Records:
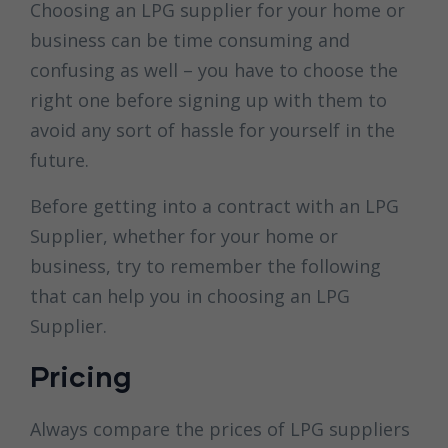
Choosing an LPG supplier for your home or
business can be time consuming and
confusing as well – you have to choose the
right one before signing up with them to
avoid any sort of hassle for yourself in the
future.
Before getting into a contract with an LPG
Supplier, whether for your home or
business, try to remember the following
that can help you in choosing an LPG
Supplier.
Pricing
Always compare the prices of LPG suppliers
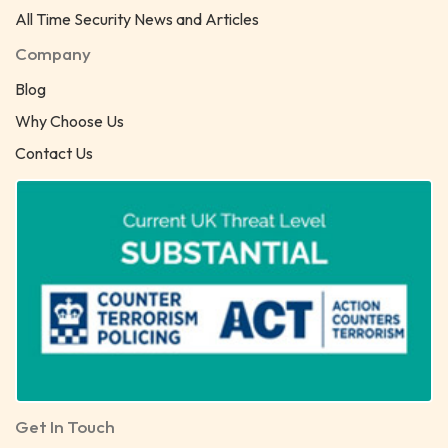
All Time Security News and Articles
Company
Blog
Why Choose Us
Contact Us
Get In Touch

Problem description:
Leaving the images behind, set down every entry word for word.

Response to this task:
Choosing an LPG supplier for your home or
business can be time consuming and
confusing as well – you have to choose the
right one before signing up with them to
avoid any sort of hassle for yourself in the
future.
Before getting into a contract with an LPG
Supplier, whether for your home or
business, try to remember the following
that can help you in choosing an LPG
Supplier.
Pricing
Always compare the prices of LPG suppliers
All Time Security News and Articles
Company
Blog
Why Choose Us
Contact Us
Get In Touch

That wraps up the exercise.